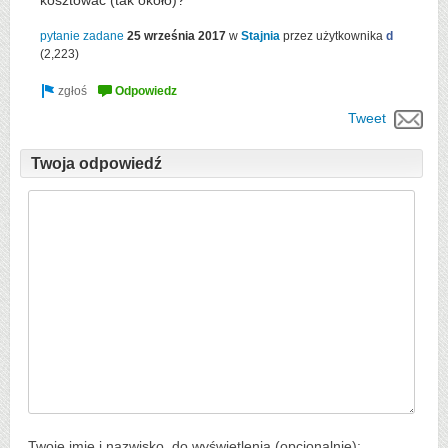
kosztować (tak około)?
pytanie zadane
25 września 2017
w
Stajnia
przez użytkownika
d
(
2,223
)
Tweet
Twoja odpowiedź
Twoje imię i nazwisko, do wyświetlenia (opcjonalnie):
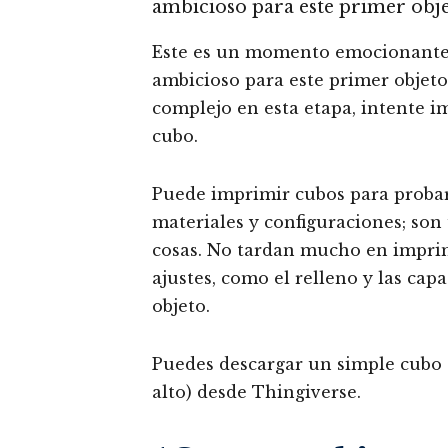
ambicioso para este primer obj
Este es un momento emocionante,
ambicioso para este primer objeto
complejo en esta etapa, intente i
cubo.
Puede imprimir cubos para probar
materiales y configuraciones; so
cosas. No tardan mucho en impri
ajustes, como el relleno y las cap
objeto.
Puedes descargar un simple cu
alto) desde Thingiverse.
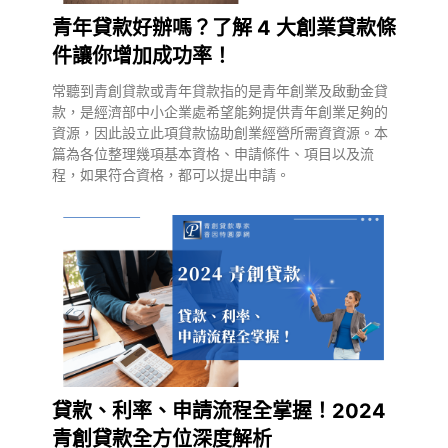
青年貸款好辦嗎？了解 4 大創業貸款條
件讓你增加成功率！
常聽到青創貸款或青年貸款指的是青年創業及啟動金貸
款，是經濟部中小企業處希望能夠提供青年創業足夠的
資源，因此設立此項貸款協助創業經營所需資資源。本
篇為各位整理幾項基本資格、申請條件、項目以及流
程，如果符合資格，都可以提出申請。
貸款、利率、申請流程全掌握！2024
青創貸款全方位深度解析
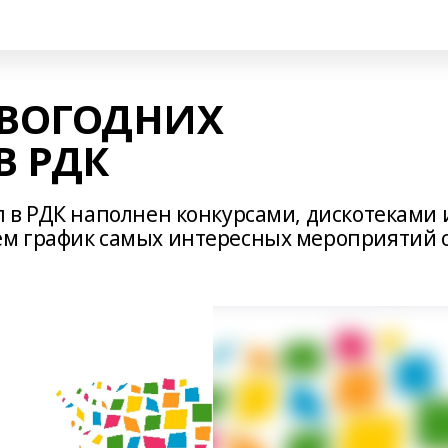
ВОГОДНИХ
В РДК
 в РДК наполнен конкурсами, дискотеками 
м график самых интересных мероприятий 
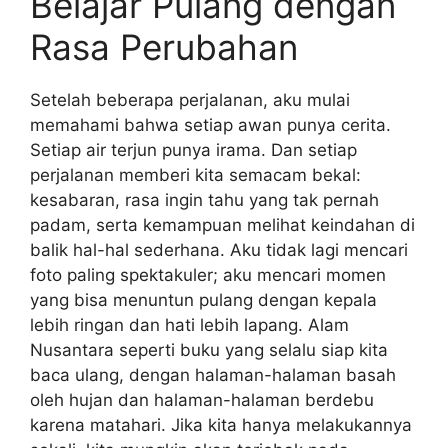
Belajar Pulang dengan
Rasa Perubahan
Setelah beberapa perjalanan, aku mulai
memahami bahwa setiap awan punya cerita.
Setiap air terjun punya irama. Dan setiap
perjalanan memberi kita semacam bekal:
kesabaran, rasa ingin tahu yang tak pernah
padam, serta kemampuan melihat keindahan di
balik hal-hal sederhana. Aku tidak lagi mencari
foto paling spektakuler; aku mencari momen
yang bisa menuntun pulang dengan kepala
lebih ringan dan hati lebih lapang. Alam
Nusantara seperti buku yang selalu siap kita
baca ulang, dengan halaman-halaman basah
oleh hujan dan halaman-halaman berdebu
karena matahari. Jika kita hanya melakukannya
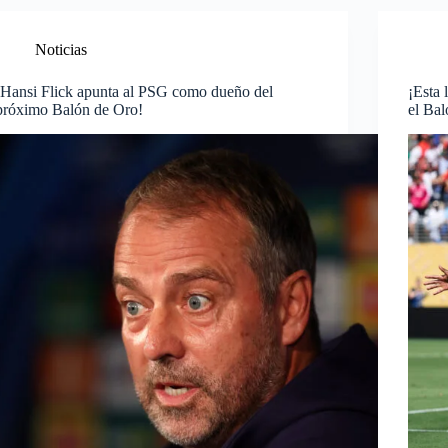
Noticias
¡Hansi Flick apunta al PSG como dueño del
¡Esta
próximo Balón de Oro!
el Ba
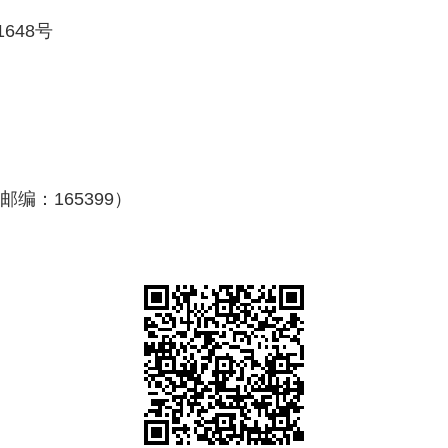
1648号
编：165399）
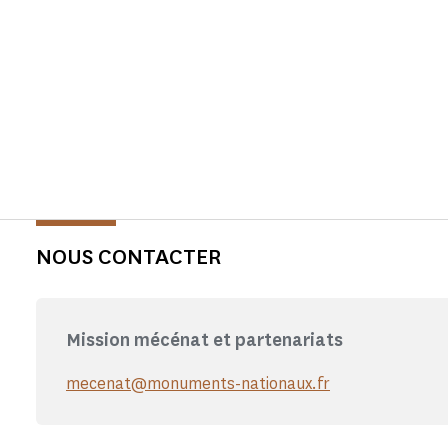
NOUS CONTACTER
Mission mécénat et partenariats
mecenat@monuments-nationaux.fr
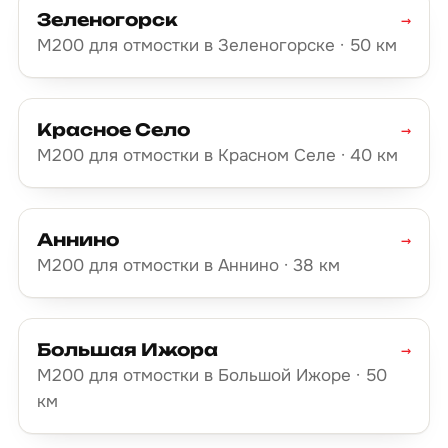
Зеленогорск
→
М200 для отмостки в Зеленогорске · 50 км
Красное Село
→
М200 для отмостки в Красном Селе · 40 км
Аннино
→
М200 для отмостки в Аннино · 38 км
Большая Ижора
→
М200 для отмостки в Большой Ижоре · 50
км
---+---
Problem requirements: Every line containing the word "halaman" must be copied from the material above.

Solution for this task:
baca ulang, dengan halaman-halaman basah
oleh hujan dan halaman-halaman berdebu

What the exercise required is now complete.